Definition of Statistics:

1. Statistics: science or discipline, branch of mathematics. The science of how to make statistics. Concerned with the study and development of concepts ex: data, statistical testing, probability distributions

2. Statistics: numerical summary of data, descriptive or inferential statistics. Used to estimate or make inferences about populations parameters. Ex: population mean, population variance, population standard deviation

3. Statistics: test status that is a result of a statistical test, result of computation. The results of a comparison between 2 or more populations based on samples drawn from those populations. The results of test for a relationship between variables. Ex: t-tests

History of Statistics

Ancient Greek: The Philosophers- they came up with ideas but had no quantitative analyses.
17th Century: Graunt- studied affairs of the state and began the stepping stones for statistics. Petty- Economist who studied probability and created the census technique. Pascal- Studied probability through gambling.
17th-18th Century: Bernoulli-studied probability and risk.
18th Century: Laplace- created the normal curve and studied regression. Gauss- created the bell-shaped curve.
19th Century: Quetelet- applied statistics to human behavior (criminals) in order to predict criminal behavior through physical properties. Galton- (Darwin's Cousin) looked at relationships of parents and their offspring. Applied genetic base for size (height).
Early 20th Century: Pearson- Father of Statistics. Created first statistic journal Biometrika. Formed the first academic department for statistics.
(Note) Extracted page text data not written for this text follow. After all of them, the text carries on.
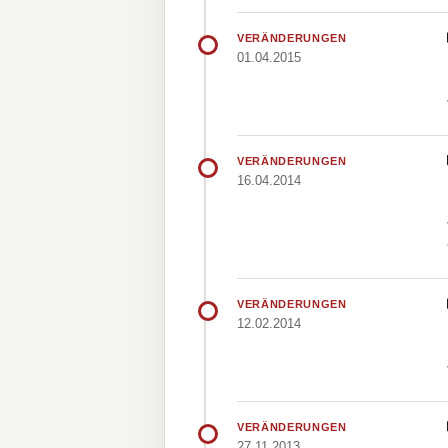
VERÄNDERUNGEN
01.04.2015
VERÄNDERUNGEN
16.04.2014
VERÄNDERUNGEN
12.02.2014
VERÄNDERUNGEN
27.11.2013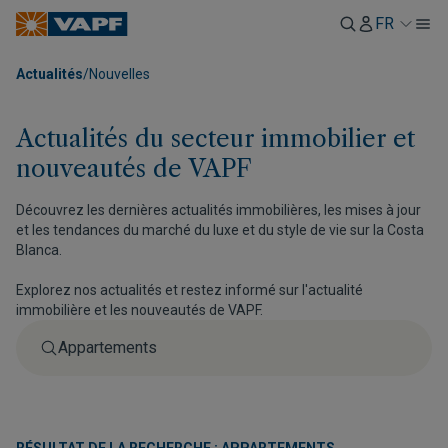
FR
Actualités
/
Nouvelles
Actualités du secteur immobilier et
nouveautés de VAPF
Découvrez les dernières actualités immobilières, les mises à jour
et les tendances du marché du luxe et du style de vie sur la Costa
Blanca.
Explorez nos actualités et restez informé sur l'actualité
immobilière et les nouveautés de VAPF.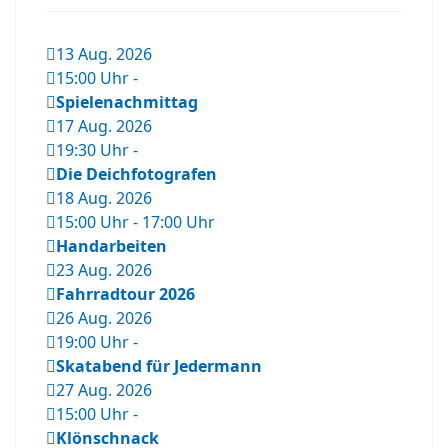
13 Aug. 2026
15:00 Uhr
-
Spielenachmittag
17 Aug. 2026
19:30 Uhr
-
Die Deichfotografen
18 Aug. 2026
15:00 Uhr
-
17:00 Uhr
Handarbeiten
23 Aug. 2026
Fahrradtour 2026
26 Aug. 2026
19:00 Uhr
-
Skatabend für Jedermann
27 Aug. 2026
15:00 Uhr
-
Klönschnack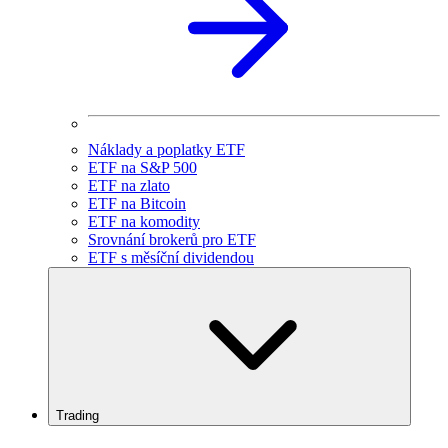
Náklady a poplatky ETF
ETF na S&P 500
ETF na zlato
ETF na Bitcoin
ETF na komodity
Srovnání brokerů pro ETF
ETF s měsíční dividendou
Trading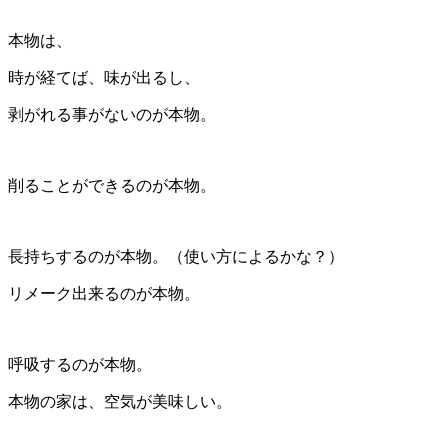
本物は、
時が経てば、味が出るし、
剥がれる事がないのが本物。
削ることができるのが本物。
長持ちするのが本物。（使い方によるかな？）
リメーク出来るのが本物。
呼吸するのが本物。
本物の家は、空気が美味しい。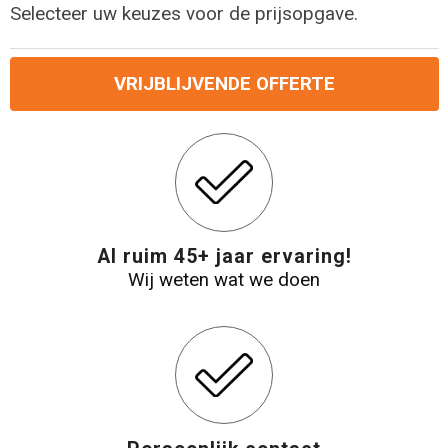
Selecteer uw keuzes voor de prijsopgave.
Reistassensets
VRIJBLIJVENDE OFFERTE
Aktetassen
Al ruim 45+ jaar ervaring!
Wij weten wat we doen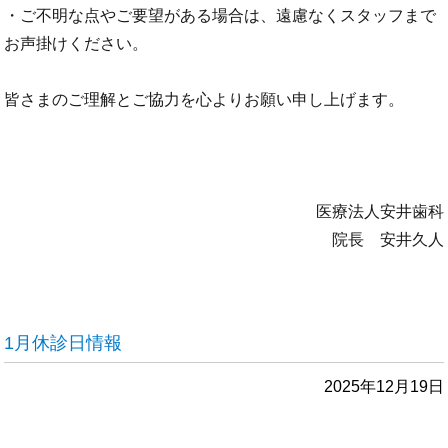
・ご不明な点やご要望がある場合は、遠慮なくスタッフまで
お声掛けください。
皆さまのご理解とご協力を心よりお願い申し上げます。
医療法人安井歯科
院長 安井久人
1月休診日情報
2025年12月19日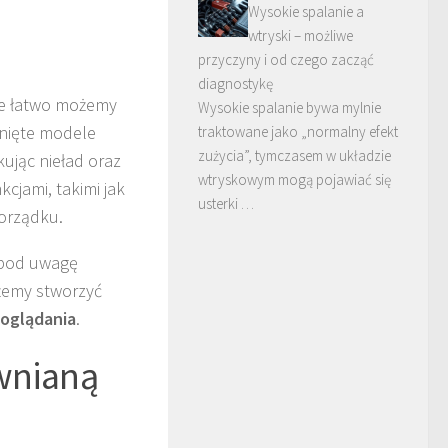
Wysokie spalanie a
wtryski – możliwe
przyczyny i od czego zacząć
diagnostykę
 że łatwo możemy
Wysokie spalanie bywa mylnie
knięte modele
traktowane jako „normalny efekt
zużycia”, tymczasem w układzie
ując nieład oraz
wtryskowym mogą pojawiać się
cjami, takimi jak
usterki …
orządku.
ć pod uwagę
ożemy stworzyć
 oglądania
.
ewnianą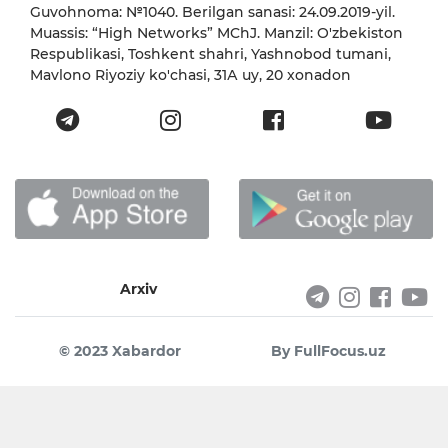
Guvohnoma: №1040. Berilgan sanasi: 24.09.2019-yil.
Muassis: “High Networks” MChJ. Manzil: O'zbekiston
Respublikasi, Toshkent shahri, Yashnobod tumani,
Mavlono Riyoziy ko'chasi, 31А uy, 20 xonadon
Arxiv
© 2023 Xabardor
By FullFocus.uz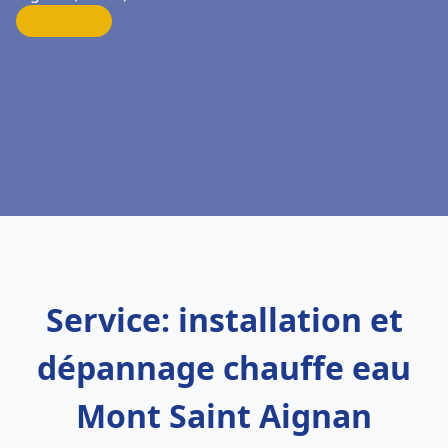
Service: installation et
dépannage chauffe eau
Mont Saint Aignan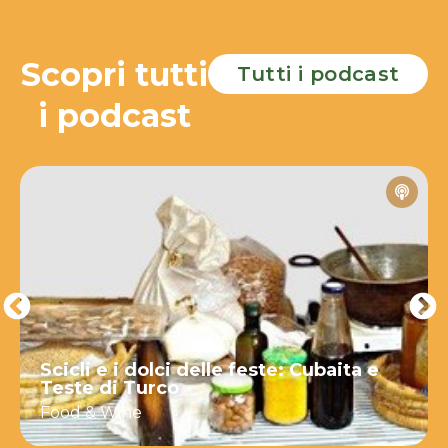
Scopri tutti
Tutti i podcast
i podcast
Scicli e i dolci delle feste: Cubaita e
Teste di Turco
Food & Wine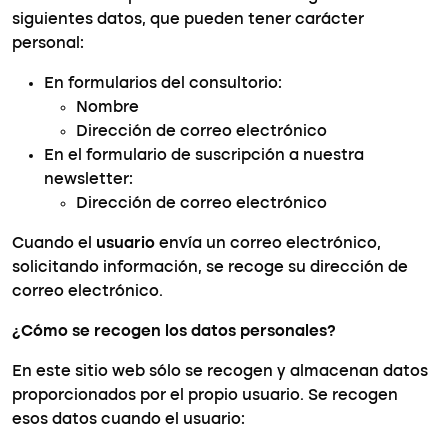
siguientes datos, que pueden tener carácter
personal:
En formularios del consultorio:
Nombre
Dirección de correo electrónico
En el formulario de suscripción a nuestra
newsletter:
Dirección de correo electrónico
Cuando el
usuario
envía un correo electrónico,
solicitando información, se recoge su dirección de
correo electrónico.
¿Cómo se recogen los datos personales?
En este sitio web sólo se recogen y almacenan datos
proporcionados por el propio usuario. Se recogen
esos datos cuando el usuario: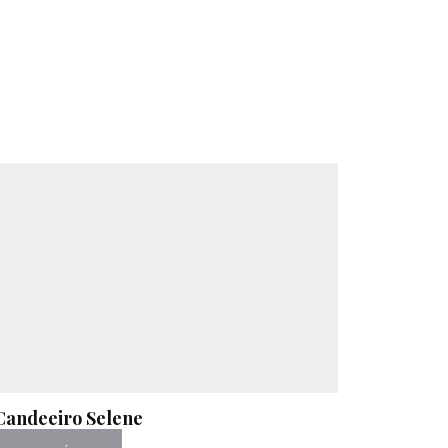
Candeeiro Selene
Gossett (Student)- student of Pearson's. Studied brewing and created the first student-t test to compare means. Fisher- developed ANOVA to compare 3 or more means.
Later 20th Century: Wilcoxon-biochemist who developed the wilcoxon test. Kruskal, Wallis- economist who developed the non-paramedic equivalent of the ANOVA. Spearman- a psychologist who developed a non-parametric equivalent of the correlation coefficient. Kendall- the first real statistician, developed another non-parametric equivalent. Tukey- Statistician, developed multiple comparisons procedure. Dunnett- biochemist, developed multiple comparisons procedure to compare the control groups. Keuls- agronomist who developed multiple comparisons procedure.
Computer Technology: ENIAC- used during WWII to position guns. Easier to use than calculating by hand.